Declararse insolvente: la deuda no se condona

Cuando uno decide declararse insolvente, lo que hace es poner de manifiesto a sus acreedores que no puede pagar una determinada deuda. Por ello, se requiere un plan económico para revertir la situación y una tutela jurídica. El objetivo final es que la persona vuelva a ser solvente, para poder hacer frente a sus obligaciones económicas.

La última opción

Hay que recalcar que la declaración de insolvencia deberá ser la último opción que uno se debe plantear. Es recomendable apurar el resto de vías posibles en el caso de las personas físicas. La ley en España es más indulgente con las empresas que declaran una situación de insolvencia que con los particulares que deciden optar por el mismo procedimiento.

Pasos a seguir

Lo primero que tenemos que hacer es acudir a un Juzgado de lo Mercantil (al que nos corresponda) y pedir una declaración de insolvencia. Un Juez es el encargado de tomar la decisión de si te la concede o no. EN caso afirmativo, establece una cuantía mínima que debe ingresar el solicitante (y aquellos a su cargo) para la manutención propia.

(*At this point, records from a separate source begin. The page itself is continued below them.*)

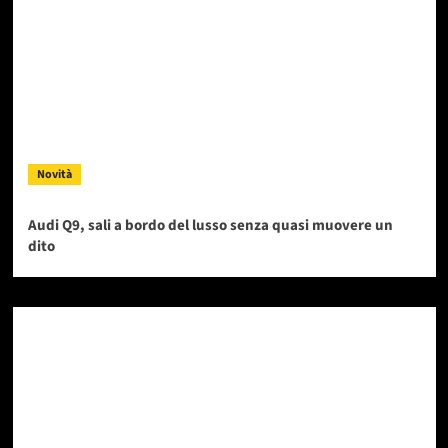
Novità
Audi Q9, sali a bordo del lusso senza quasi muovere un
dito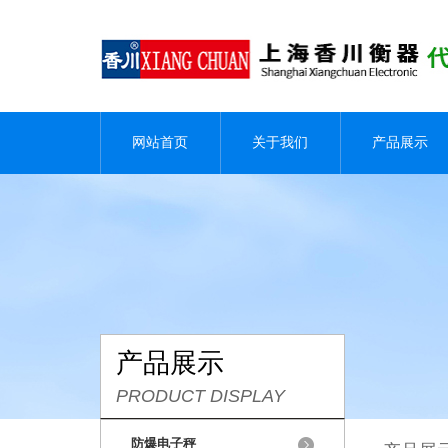
网站首页
关于我们
产品展示
产品展示
PRODUCT DISPLAY
防爆电子秤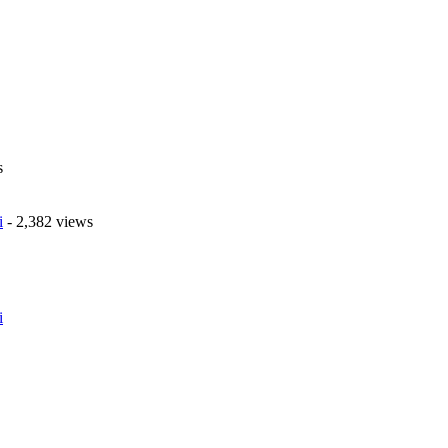
s
i
- 2,382 views
i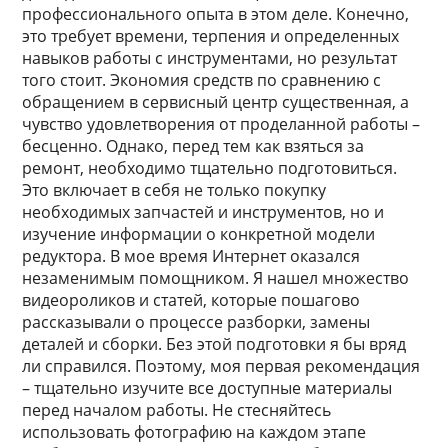
профессионального опыта в этом деле. Конечно,
это требует времени, терпения и определенных
навыков работы с инструментами, но результат
того стоит. Экономия средств по сравнению с
обращением в сервисный центр существенная, а
чувство удовлетворения от проделанной работы –
бесценно. Однако, перед тем как взяться за
ремонт, необходимо тщательно подготовиться.
Это включает в себя не только покупку
необходимых запчастей и инструментов, но и
изучение информации о конкретной модели
редуктора. В мое время Интернет оказался
незаменимым помощником. Я нашел множество
видеороликов и статей, которые пошагово
рассказывали о процессе разборки, замены
деталей и сборки. Без этой подготовки я бы вряд
ли справился. Поэтому, моя первая рекомендация
– тщательно изучите все доступные материалы
перед началом работы. Не стесняйтесь
использовать фотографию на каждом этапе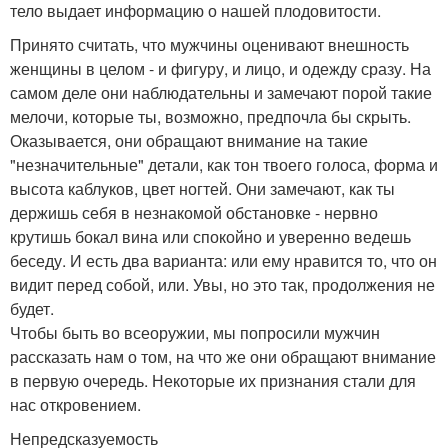
тело выдает информацию о нашей плодовитости.
Принято считать, что мужчины оценивают внешность
женщины в целом - и фигуру, и лицо, и одежду сразу. На
самом деле они наблюдательны и замечают порой такие
мелочи, которые ты, возможно, предпочла бы скрыть.
Оказывается, они обращают внимание на такие
"незначительные" детали, как тон твоего голоса, форма и
высота каблуков, цвет ногтей. Они замечают, как ты
держишь себя в незнакомой обстановке - нервно
крутишь бокал вина или спокойно и уверенно ведешь
беседу. И есть два варианта: или ему нравится то, что он
видит перед собой, или. Увы, но это так, продолжения не
будет.
Чтобы быть во всеоружии, мы попросили мужчин
рассказать нам о том, на что же они обращают внимание
в первую очередь. Некоторые их признания стали для
нас откровением.
Непредсказуемость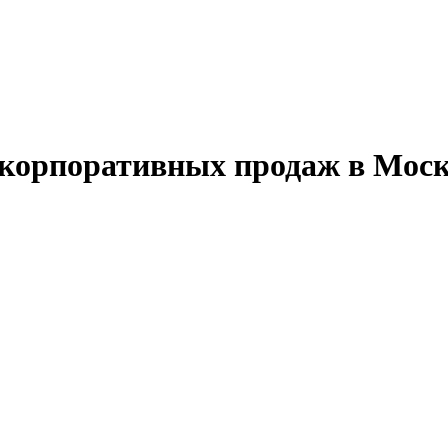
 корпоративных продаж в Мос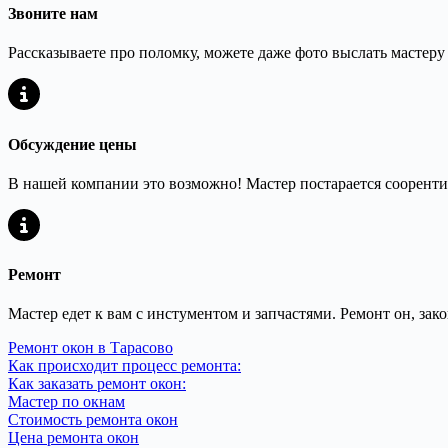
Звоните нам
Рассказываете про поломку, можете даже фото выслать мастеру
Обсуждение цены
В нашей компании это возможно! Мастер постарается сооренти
Ремонт
Мастер едет к вам с инстументом и запчастями. Ремонт он, зак
Ремонт окон в Тарасово
Как происходит процесс ремонта:
Как заказать ремонт окон:
Мастер по окнам
Стоимость ремонта окон
Цена ремонта окон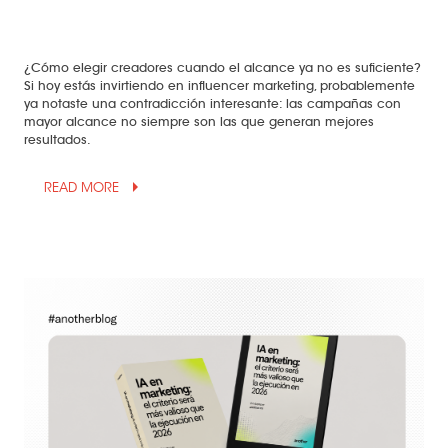
¿Cómo elegir creadores cuando el alcance ya no es suficiente?
Si hoy estás invirtiendo en influencer marketing, probablemente
ya notaste una contradicción interesante: las campañas con
mayor alcance no siempre son las que generan mejores
resultados.
arrow_drop_up
READ MORE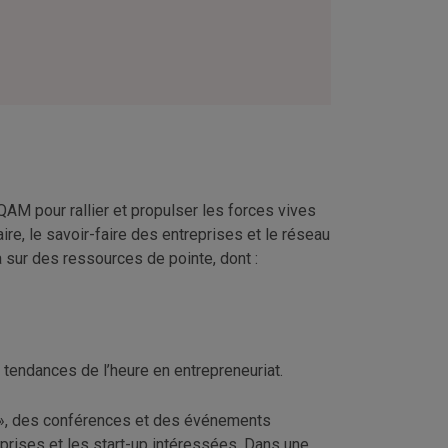
UQAM pour rallier et propulser les forces vives
aire, le savoir-faire des entreprises et le réseau
 sur des ressources de pointe, dont :
 tendances de l’heure en entrepreneuriat.
ng», des conférences et des événements
eprises et les start-up intéressées. Dans une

Después, entra la figura del Administrador Concursal. Éste se encarga de negociar con los acreedores la deuda, la forma en la que se va a pagar y los plazos. Su objetivo es favorecerte a tí, al concursado. El problema es que, si no se llega a un acuerdo, se liquidará el patrimonio para saldar la deuda.

Hay determinadas situaciones en las que puede beneficiar a un particular. Cuando nos declaramos insolventes, el interesado frena el pago de los intereses y las reclamaciones que realizan los acreedores se paralizan.